- Your assignment -
Output all entries verbatim, dropping pictures.

Page-level text extractions
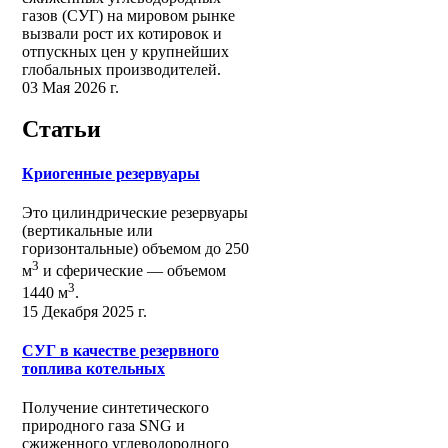
газов (СУГ) на мировом рынке
вызвали рост их котировок и
отпускных цен у крупнейших
глобальных производителей.
03 Мая 2026 г.
Статьи
Криогенные резервуары
Это цилиндрические резервуары
(вертикальные или
горизонтальные) объемом до 250
3
м
и сферические ― объемом
3
1440 м
.
15 Декабря 2025 г.
СУГ в качестве резервного
топлива котельных
Получение синтетического
природного газа SNG и
сжиженного углеводородного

- Written response -
газов (СУГ) на мировом рынке
вызвали рост их котировок и
отпускных цен у крупнейших
глобальных производителей.
03 Мая 2026 г.
Статьи
Криогенные резервуары
Это цилиндрические резервуары
(вертикальные или
горизонтальные) объемом до 250
3
м
и сферические ― объемом
3
1440 м
.
15 Декабря 2025 г.
СУГ в качестве резервного
топлива котельных
Получение синтетического
природного газа SNG и
сжиженного углеводородного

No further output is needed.